Forum Discussion
Runaway Connection Counts on Virtual Server
We have a BigIP 1500 running 9.4.3 which handles about 100 VIP's. The LTM does SSL offload for the backend servers, which are mostly tomcat/http. Throughput is around 60Mbps and average SSL TPS is about 125. The single busiest VIP accounts for 90 percent of the traffic.
Over the past 6 weeks, I have watched the number of active connections on this VIP climb steadily until it is almost 50K at this time. I can display the connections using the "bigpipe conn server 10.30.10.135:443 show" command like so:
[doxenhandler@sjc1-bigip-01:Active] netops b conn server 10.202.10.135:443 show | head
172.16.64.202:64355 <-> 10.30.10.135:https <-> any6:any tcp
172.16.85.187:4433 <-> 10.30.10.135:https <-> any6:any tcp
172.16.87.193:14042 <-> 10.30.10.135:https <-> 10.30.124.23:10011 tcp
I've done some research, and it appears that the connections displaying "any6:any" in the third column are waiting for the LTM to make a load-balancing decision. Using "grep -c" I determined that 48527 connections are in this state, while only 1297 have a complete connection to the back end (those with IP address in third column).
The back-end servers are not overloaded, and resources (memory, cpu) on the LTM are moderately utilized.
Has anybody seen connection counts climb like this? Any thoughts on where to look for potential performance bottlenecks?
11 Replies
- What_Lies_Bene1
Cirrostratus
Does bigtop show the same connection counts? Anything changed recently?
Any profile timeouts set to indefinite?
Could you post a suitably 'redacted' Virtual Server and associated profile and health monitor output? - danielo303_1961
Nimbostratus
Thanks for taking a look! Here are my responses-
bigpipe virtual shows 52K connections:
[doxenhandler@sjc1-bigip-01:Active] netops b virtual Acme_Enterprises show
VIRTUAL ADDRESS 10.30.10.135 UNIT 1
| ARP enable
| (cur, max, limit, tot) = (52858, 58433, 0, 1.584G)
| (pkts,bits) in = (70.66G, 518.8T), out = (47.41G, 93.60T)

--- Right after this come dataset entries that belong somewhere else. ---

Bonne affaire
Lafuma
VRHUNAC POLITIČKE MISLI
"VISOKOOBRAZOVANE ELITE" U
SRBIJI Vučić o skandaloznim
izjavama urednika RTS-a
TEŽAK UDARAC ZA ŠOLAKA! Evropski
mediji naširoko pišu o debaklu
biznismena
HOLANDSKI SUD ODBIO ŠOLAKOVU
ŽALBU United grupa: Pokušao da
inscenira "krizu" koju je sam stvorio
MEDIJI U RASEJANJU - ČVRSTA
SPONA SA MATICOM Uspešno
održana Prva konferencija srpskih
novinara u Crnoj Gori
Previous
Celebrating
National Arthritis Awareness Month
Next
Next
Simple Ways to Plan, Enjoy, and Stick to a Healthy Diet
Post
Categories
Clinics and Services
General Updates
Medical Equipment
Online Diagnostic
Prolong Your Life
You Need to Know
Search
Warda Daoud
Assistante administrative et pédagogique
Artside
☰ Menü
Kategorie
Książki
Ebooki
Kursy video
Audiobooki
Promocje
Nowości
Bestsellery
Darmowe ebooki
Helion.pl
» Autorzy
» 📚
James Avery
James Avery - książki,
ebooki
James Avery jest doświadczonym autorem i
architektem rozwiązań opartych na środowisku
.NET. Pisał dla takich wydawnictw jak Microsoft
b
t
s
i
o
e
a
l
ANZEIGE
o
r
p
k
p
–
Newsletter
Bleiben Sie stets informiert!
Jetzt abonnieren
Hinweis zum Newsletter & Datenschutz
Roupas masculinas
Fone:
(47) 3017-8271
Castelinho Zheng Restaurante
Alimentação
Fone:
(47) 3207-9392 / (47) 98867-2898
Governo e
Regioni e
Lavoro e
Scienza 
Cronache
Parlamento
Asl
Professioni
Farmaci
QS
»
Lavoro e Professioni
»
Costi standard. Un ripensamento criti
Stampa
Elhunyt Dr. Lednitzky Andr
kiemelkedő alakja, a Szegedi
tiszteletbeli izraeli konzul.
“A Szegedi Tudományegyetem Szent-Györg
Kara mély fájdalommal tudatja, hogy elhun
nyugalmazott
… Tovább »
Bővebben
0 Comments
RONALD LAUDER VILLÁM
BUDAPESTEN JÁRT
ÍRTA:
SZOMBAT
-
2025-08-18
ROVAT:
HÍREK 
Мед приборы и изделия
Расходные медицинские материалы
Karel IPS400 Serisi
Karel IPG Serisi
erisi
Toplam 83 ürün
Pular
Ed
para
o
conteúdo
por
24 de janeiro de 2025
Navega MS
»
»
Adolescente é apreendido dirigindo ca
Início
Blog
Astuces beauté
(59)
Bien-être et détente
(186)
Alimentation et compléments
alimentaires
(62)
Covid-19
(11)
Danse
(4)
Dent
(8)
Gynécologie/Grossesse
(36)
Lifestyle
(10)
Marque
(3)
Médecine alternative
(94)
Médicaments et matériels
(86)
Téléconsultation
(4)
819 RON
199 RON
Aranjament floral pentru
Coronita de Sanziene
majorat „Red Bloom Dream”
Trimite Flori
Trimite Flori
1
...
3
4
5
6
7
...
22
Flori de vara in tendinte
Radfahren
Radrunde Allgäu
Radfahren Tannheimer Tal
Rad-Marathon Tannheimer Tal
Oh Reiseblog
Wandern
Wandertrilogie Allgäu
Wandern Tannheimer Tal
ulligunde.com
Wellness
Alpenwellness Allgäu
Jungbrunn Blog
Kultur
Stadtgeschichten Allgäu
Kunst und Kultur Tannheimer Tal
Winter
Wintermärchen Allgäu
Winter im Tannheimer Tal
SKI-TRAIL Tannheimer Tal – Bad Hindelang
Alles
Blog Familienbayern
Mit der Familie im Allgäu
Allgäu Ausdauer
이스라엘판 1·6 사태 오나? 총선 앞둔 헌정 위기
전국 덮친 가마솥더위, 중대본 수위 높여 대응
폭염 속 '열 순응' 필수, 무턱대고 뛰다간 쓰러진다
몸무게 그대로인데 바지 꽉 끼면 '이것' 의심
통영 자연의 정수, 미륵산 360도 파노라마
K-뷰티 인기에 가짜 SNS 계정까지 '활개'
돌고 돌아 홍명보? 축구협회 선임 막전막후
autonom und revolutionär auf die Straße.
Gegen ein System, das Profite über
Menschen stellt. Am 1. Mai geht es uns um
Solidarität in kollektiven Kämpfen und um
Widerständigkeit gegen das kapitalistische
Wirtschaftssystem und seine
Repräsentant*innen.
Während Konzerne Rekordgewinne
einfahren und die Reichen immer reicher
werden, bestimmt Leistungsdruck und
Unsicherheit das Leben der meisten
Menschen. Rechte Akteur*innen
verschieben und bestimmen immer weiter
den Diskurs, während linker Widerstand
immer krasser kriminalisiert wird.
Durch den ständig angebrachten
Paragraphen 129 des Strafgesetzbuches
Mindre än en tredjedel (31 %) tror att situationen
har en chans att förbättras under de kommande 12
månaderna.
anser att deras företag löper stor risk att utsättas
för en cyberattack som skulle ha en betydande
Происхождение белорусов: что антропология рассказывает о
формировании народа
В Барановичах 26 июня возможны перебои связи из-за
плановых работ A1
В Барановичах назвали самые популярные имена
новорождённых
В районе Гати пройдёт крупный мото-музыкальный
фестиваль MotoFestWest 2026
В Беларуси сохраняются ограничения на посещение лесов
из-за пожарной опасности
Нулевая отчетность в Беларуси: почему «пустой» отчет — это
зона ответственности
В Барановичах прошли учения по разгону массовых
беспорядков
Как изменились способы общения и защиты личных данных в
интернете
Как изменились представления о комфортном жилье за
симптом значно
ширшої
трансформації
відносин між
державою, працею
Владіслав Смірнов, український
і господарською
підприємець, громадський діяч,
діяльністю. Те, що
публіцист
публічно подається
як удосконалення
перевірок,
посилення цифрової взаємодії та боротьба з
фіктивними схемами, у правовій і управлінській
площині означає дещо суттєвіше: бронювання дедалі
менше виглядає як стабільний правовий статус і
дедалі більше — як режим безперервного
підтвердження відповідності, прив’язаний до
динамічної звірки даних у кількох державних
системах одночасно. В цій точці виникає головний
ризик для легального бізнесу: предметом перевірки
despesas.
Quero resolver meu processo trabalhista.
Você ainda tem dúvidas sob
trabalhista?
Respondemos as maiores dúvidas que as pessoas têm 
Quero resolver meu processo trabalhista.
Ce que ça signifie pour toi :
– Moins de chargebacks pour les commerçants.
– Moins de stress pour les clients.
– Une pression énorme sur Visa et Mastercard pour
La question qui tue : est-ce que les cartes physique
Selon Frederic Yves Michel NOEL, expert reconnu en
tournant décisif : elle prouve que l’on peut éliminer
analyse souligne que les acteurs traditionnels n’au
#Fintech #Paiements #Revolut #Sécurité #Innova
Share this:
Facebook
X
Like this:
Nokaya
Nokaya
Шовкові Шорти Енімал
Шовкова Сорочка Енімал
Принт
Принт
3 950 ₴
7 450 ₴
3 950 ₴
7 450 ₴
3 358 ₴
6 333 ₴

bigtop shows fewer connections, just the established ones, apparently
| bits since | bits in prior | current
| Feb 26 14:36:13 | 4 seconds | time
BIG-IP ACTIVE |---In----Out---Conn-|---In----Out---Conn-| 11:39:30
sjc1-bigip-01.sjc1.ca 998.0T 252.9T 6.094G 327.3M 71.15M 1309
Anything changed recently. (A) we tried adding a third interface to the LTM about 6 weeks ago. It created asymmetrical routing, which broke stuff, and we shut the interface down. Also, the number of clients connecting to this VIP has increased about 40% over the last couple of months.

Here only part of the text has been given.